--- Task description ---
Without including any images, repeat the data exactly.

———

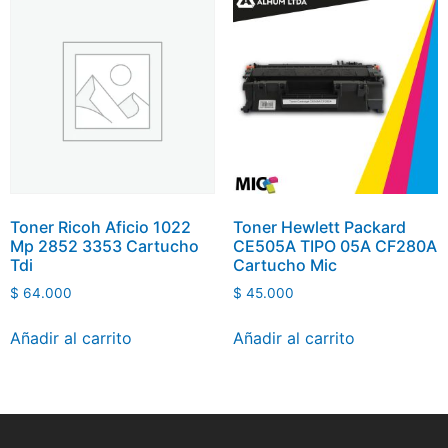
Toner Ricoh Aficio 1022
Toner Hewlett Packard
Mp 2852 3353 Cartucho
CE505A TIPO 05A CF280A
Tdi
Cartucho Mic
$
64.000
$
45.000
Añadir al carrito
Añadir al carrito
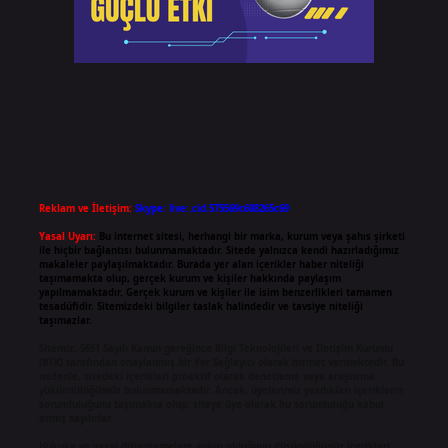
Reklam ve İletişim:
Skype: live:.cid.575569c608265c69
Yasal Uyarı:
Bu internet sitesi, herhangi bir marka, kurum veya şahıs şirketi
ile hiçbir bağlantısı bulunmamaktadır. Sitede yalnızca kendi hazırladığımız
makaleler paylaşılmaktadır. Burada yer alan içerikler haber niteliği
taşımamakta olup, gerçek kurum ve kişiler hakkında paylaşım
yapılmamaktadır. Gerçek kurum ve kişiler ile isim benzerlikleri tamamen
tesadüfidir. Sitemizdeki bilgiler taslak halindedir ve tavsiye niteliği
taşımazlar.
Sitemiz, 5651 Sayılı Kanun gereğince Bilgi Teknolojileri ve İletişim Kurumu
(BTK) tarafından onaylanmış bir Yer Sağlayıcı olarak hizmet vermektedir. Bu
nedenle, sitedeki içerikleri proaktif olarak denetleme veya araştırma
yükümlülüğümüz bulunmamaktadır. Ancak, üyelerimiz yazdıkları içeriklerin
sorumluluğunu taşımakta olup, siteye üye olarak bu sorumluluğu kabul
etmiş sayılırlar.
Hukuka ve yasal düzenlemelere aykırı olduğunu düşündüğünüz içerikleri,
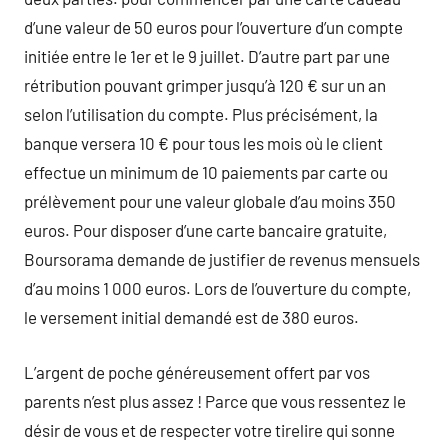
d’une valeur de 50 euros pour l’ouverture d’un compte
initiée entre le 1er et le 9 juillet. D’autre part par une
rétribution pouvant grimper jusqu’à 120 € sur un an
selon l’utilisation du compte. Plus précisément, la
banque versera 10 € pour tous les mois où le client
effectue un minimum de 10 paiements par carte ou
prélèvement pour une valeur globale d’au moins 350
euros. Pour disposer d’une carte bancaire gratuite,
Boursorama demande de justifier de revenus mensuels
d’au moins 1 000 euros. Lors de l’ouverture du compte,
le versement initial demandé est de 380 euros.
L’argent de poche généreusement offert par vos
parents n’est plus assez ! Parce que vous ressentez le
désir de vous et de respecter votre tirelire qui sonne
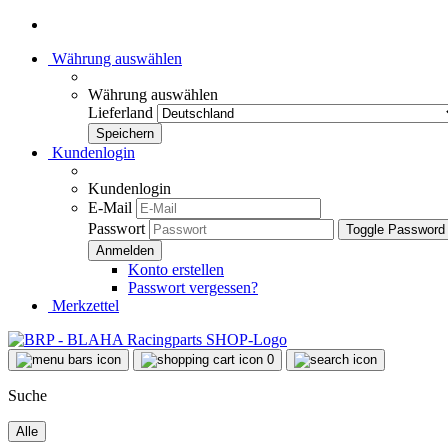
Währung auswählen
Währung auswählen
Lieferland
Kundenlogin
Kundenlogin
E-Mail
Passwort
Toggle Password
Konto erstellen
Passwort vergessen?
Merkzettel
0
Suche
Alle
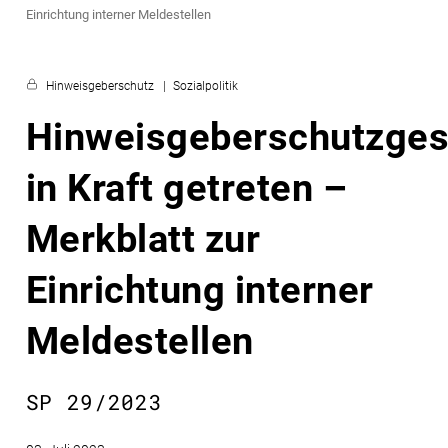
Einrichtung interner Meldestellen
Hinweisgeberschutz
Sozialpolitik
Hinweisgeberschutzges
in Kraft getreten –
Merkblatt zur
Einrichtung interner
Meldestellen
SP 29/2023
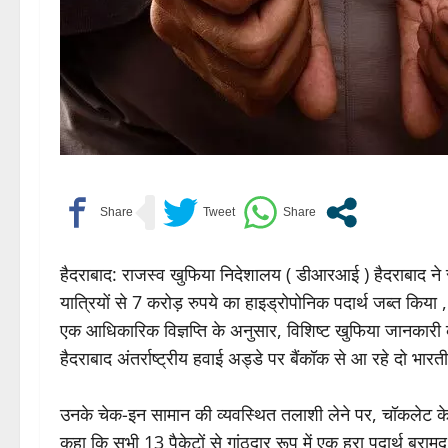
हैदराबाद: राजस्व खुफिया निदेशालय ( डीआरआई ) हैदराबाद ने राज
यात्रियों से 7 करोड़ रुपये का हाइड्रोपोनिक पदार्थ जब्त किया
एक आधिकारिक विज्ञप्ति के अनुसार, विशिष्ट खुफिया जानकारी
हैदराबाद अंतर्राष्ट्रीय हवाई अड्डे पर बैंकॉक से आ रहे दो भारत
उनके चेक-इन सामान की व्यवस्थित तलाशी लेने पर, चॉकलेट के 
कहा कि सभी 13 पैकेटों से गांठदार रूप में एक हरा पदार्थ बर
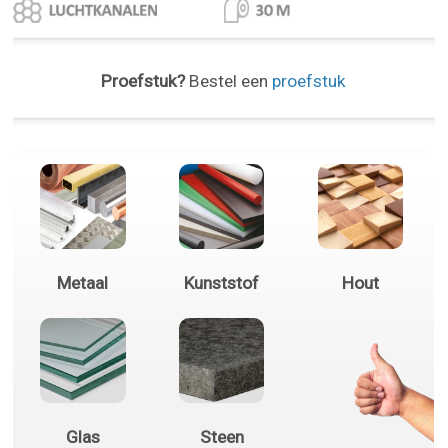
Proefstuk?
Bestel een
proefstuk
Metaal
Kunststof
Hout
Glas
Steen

———

--- Answer to this task ---
Toner Ricoh Aficio 1022
Toner Hewlett Packard
Mp 2852 3353 Cartucho
CE505A TIPO 05A CF280A
Tdi
Cartucho Mic
$
64.000
$
45.000
Añadir al carrito
Añadir al carrito
Reklam ve İletişim:
Skype: live:.cid.575569c608265c69
Yasal Uyarı:
Bu internet sitesi, herhangi bir marka, kurum veya şahıs şirketi
ile hiçbir bağlantısı bulunmamaktadır. Sitede yalnızca kendi hazırladığımız
makaleler paylaşılmaktadır. Burada yer alan içerikler haber niteliği
taşımamakta olup, gerçek kurum ve kişiler hakkında paylaşım
yapılmamaktadır. Gerçek kurum ve kişiler ile isim benzerlikleri tamamen
tesadüfidir. Sitemizdeki bilgiler taslak halindedir ve tavsiye niteliği
taşımazlar.
Sitemiz, 5651 Sayılı Kanun gereğince Bilgi Teknolojileri ve İletişim Kurumu
(BTK) tarafından onaylanmış bir Yer Sağlayıcı olarak hizmet vermektedir. Bu
nedenle, sitedeki içerikleri proaktif olarak denetleme veya araştırma
yükümlülüğümüz bulunmamaktadır. Ancak, üyelerimiz yazdıkları içeriklerin
sorumluluğunu taşımakta olup, siteye üye olarak bu sorumluluğu kabul
etmiş sayılırlar.
Hukuka ve yasal düzenlemelere aykırı olduğunu düşündüğünüz içerikleri,
d’une valeur de 50 euros pour l’ouverture d’un compte
initiée entre le 1er et le 9 juillet. D’autre part par une
rétribution pouvant grimper jusqu’à 120 € sur un an
selon l’utilisation du compte. Plus précisément, la
banque versera 10 € pour tous les mois où le client
effectue un minimum de 10 paiements par carte ou
prélèvement pour une valeur globale d’au moins 350
euros. Pour disposer d’une carte bancaire gratuite,
Boursorama demande de justifier de revenus mensuels
d’au moins 1 000 euros. Lors de l’ouverture du compte,
le versement initial demandé est de 380 euros.
L’argent de poche généreusement offert par vos
parents n’est plus assez ! Parce que vous ressentez le
désir de vous et de respecter votre tirelire qui sonne
Währung auswählen
Währung auswählen
Lieferland
Kundenlogin
Kundenlogin
E-Mail
Passwort
Toggle Password
Konto erstellen
Passwort vergessen?
Merkzettel
0
Suche
Alle
Einrichtung interner Meldestellen
Hinweisgeberschutz
Sozialpolitik
Hinweisgeberschutzges
in Kraft getreten –
Merkblatt zur
Einrichtung interner
Meldestellen
SP 29/2023
हैदराबाद: राजस्व खुफिया निदेशालय ( डीआरआई ) हैदराबाद ने राज
यात्रियों से 7 करोड़ रुपये का हाइड्रोपोनिक पदार्थ जब्त किया
एक आधिकारिक विज्ञप्ति के अनुसार, विशिष्ट खुफिया जानकारी
हैदराबाद अंतर्राष्ट्रीय हवाई अड्डे पर बैंकॉक से आ रहे दो भारत
उनके चेक-इन सामान की व्यवस्थित तलाशी लेने पर, चॉकलेट के 
कहा कि सभी 13 पैकेटों से गांठदार रूप में एक हरा पदार्थ बर
Proefstuk?
Bestel een
proefstuk
Metaal
Kunststof
Hout
Glas
Steen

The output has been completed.